Happy 18th, Angel. My sister, my bride. I didn’t get what I deserved and you certainly didn’t for different reasons. But thank you. Thanks for sticking around and making it work for 18 years of the best half of my life.

Random Firing from 7th Grade

June 25, 2008

Sitting at my writing/drawing desk is exhausting. Fun but tiring. I love to write and draw but it takes a lot out of me to do it since it’s an engrossing task. I work with my whole body, even shaking my legs up and down when drawing a guy running away from a monster.

I’m drawing a kid running from a skeleton horse for my next graphic novel and I has a sudden memory dumped into my conscious from when I was in seventh grade. So I’m drawing a comic then I’m in the aisle of a toy store twenty-eight years ago. I’m looking at Micronauts, I can’t tell which ones because that part of my memory didn’t come back. Just my point of view, which is weird because I’m 6′ 8″ but in 7th grade I was well under six feet tall so I’m looking around at a much shorter height than I’m used to.

That memory only lasted for a few seconds and it was the time it took for me to draw the sweep of a kid’s arm on my computer. What struck me was that I hadn’t thought of that moment in that mall toy store since I experienced it in 1979. This kind of random memories coming back happens all the time, yet I can barely remember my own phone number I’ve had for six years. I can barely remember my daughter’s birthday, but I remember seeing the map of her pores as her face breached the C-section operation six years ago.

I have a theory about my random memory firing this morning…I’m listening to a mix band called GIRL TALK and they have a song that samples a chunk of September (1978) by EARTH, WIND AND FIRE. It’s possible that the song was going through my head while in the mall 28 years ago or it might have been piped into the store.

So, um, that’s all.

Who Made God?

June 19, 2008

Tonight I said prayers with my six year old daughter and she asked an age appropriate question, “God created everything, but who created God?” I thought it was cute, because she wasn’t Richard Dawkins. A six year old girl should be asking these questions not a sixty year old man.

I told her that only things that need a beginning have to have a maker. God didn’t have a beginning, so he didn’t need a maker. She replied, “But who made God?” which is pretty much how Dawkins responds.

I thought we’d go about this another way, I suggested that God had a father, so who made him? My daughter squinted and thought really hard, “The stars made God’s father?” That actually sounded a lot like Dawkins too so it was getting a little scary. If she started saying that the Christian church was the greatest form of evil in the history of the Earth I’d start looking under her bed for my copy of The God Delusion.

I told her that these were good questions and the God probably liked her to think about such things. She will either make a fine Christian or a robust atheist, either of which I would welcome over somebody who just didn’t care enough to believe either way.

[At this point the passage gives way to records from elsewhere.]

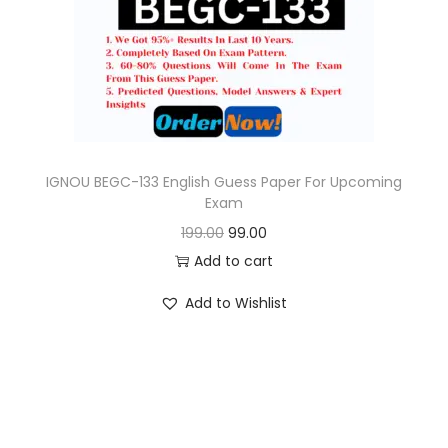
o
n
IGNOU BEGC-133 English Guess Paper For Upcoming
Exam
O
C
199.00
99.00
r
u
Add to cart
i
r
Add to Wishlist
g
r
i
e
n
n
a
t
l
p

My favorite thing to think about is God. I don’t like to create my own image of Him in my mind, because I’m skeptical above all else what kind of God I would create. I learned this great way to address God from C.S. Lewis; “not as I think You are but as You know Yourself to be.” There are a lot of things about God I find hard to understand, these aspects of God are actually the easiest to believe exactly because I wouldn’t create that kind of God, so they pass the self-delusion test.